··· DATASET ···
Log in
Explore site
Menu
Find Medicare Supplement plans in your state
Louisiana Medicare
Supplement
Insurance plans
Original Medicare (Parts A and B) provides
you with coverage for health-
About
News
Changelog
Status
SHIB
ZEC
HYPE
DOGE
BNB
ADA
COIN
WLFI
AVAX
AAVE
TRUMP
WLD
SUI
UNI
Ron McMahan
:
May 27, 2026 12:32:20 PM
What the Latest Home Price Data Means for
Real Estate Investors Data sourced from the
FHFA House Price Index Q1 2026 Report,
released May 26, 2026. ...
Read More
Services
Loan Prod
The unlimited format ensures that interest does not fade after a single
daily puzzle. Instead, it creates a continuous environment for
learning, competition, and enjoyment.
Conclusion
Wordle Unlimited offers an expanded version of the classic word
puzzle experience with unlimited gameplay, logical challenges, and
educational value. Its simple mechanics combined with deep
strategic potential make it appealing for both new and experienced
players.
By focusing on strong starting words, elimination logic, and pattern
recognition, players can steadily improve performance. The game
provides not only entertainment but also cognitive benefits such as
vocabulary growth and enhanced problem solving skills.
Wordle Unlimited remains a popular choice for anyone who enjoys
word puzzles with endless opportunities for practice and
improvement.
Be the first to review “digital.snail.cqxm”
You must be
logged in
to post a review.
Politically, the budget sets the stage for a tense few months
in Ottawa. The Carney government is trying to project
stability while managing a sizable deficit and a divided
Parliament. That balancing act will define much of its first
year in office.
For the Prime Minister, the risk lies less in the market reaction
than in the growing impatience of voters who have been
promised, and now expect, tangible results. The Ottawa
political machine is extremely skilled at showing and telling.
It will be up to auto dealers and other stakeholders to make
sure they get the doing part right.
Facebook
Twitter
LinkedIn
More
···
What you return must be the lines from the line holding "political machine is" through the final line of the material, word for word, and nothing more.

political machine is extremely skilled at showing and telling.
It will be up to auto dealers and other stakeholders to make
sure they get the doing part right.
Facebook
Twitter
LinkedIn
More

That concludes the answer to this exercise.